Generic 3D Diffusion Adapter Using Controlled Multi-View Editing
Hansheng Chen, Ruoxi Shi, Yulin Liu, Bokui Shen, Jiayuan Gu, Gordon Wetzstein, Hao Su, Leonidas Guibas
TL;DR
MVEdit tackles the open challenge of 3D object synthesis in diffusion-based pipelines by introducing a training-free 3D Adapter that enables 3D-consistent, multi-view diffusion using off-the-shelf 2D diffusion models. It leverages ancestral sampling and a two-pass conditioning strategy with rendered views and ControlNets to maintain 3D coherence while preserving high visual quality, achieving fast 2-5 minute inference. A robust optimization framework for NeRF/Mesh (including RGBA, normal, and ray-entropy losses) and a progressive rendering schedule underpins reliable geometry and texture, complemented by StableSSDNeRF for fast text-to-3D initialization.
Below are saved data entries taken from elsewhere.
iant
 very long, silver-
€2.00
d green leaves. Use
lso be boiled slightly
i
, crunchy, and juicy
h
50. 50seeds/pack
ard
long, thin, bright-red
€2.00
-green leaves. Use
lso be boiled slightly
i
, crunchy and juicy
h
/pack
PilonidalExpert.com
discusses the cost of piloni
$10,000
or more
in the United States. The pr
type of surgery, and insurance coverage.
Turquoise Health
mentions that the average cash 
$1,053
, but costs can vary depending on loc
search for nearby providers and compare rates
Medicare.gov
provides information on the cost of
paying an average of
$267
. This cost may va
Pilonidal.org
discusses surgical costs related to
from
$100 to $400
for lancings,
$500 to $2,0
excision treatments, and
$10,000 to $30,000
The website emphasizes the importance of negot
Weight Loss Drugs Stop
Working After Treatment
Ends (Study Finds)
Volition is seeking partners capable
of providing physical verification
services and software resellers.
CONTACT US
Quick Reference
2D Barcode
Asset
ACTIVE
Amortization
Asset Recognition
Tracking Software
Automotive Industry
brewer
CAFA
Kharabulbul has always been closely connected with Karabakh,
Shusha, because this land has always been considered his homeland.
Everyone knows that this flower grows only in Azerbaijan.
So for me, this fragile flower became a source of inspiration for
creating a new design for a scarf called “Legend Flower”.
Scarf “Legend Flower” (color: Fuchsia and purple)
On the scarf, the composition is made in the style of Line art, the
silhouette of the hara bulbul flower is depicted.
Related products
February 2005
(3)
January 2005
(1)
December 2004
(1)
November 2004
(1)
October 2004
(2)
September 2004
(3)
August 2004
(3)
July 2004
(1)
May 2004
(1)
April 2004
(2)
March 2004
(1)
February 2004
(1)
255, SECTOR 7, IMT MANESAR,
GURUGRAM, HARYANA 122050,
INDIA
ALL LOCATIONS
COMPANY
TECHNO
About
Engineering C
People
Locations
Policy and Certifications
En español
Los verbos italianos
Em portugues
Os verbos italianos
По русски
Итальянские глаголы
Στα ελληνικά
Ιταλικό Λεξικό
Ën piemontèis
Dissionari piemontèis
The approach yields state-of-the-art results in image-to-3D and texture generation tasks, demonstrates broad applicability across 3D synthesis, editing, and texture upscaling, and offers a practical, data-efficient pathway for open-domain 3D content creation with widespread potential for deployment.
Abstract
Open-domain 3D object synthesis has been lagging behind image synthesis due to limited data and higher computational complexity. To bridge this gap, recent works have investigated multi-view diffusion but often fall short in either 3D consistency, visual quality, or efficiency. This paper proposes MVEdit, which functions as a 3D counterpart of SDEdit, employing ancestral sampling to jointly denoise multi-view images and output high-quality textured meshes. Built on off-the-shelf 2D diffusion models, MVEdit achieves 3D consistency through a training-free 3D Adapter, which lifts the 2D views of the last timestep into a coherent 3D representation, then conditions the 2D views of the next timestep using rendered views, without uncompromising visual quality. With an inference time of only 2-5 minutes, this framework achieves better trade-off between quality and speed than score distillation. MVEdit is highly versatile and extendable, with a wide range of applications including text/image-to-3D generation, 3D-to-3D editing, and high-quality texture synthesis. In particular, evaluations demonstrate state-of-the-art performance in both image-to-3D and text-guided texture generation tasks. Additionally, we introduce a method for fine-tuning 2D latent diffusion models on small 3D datasets with limited resources, enabling fast low-resolution text-to-3D initialization.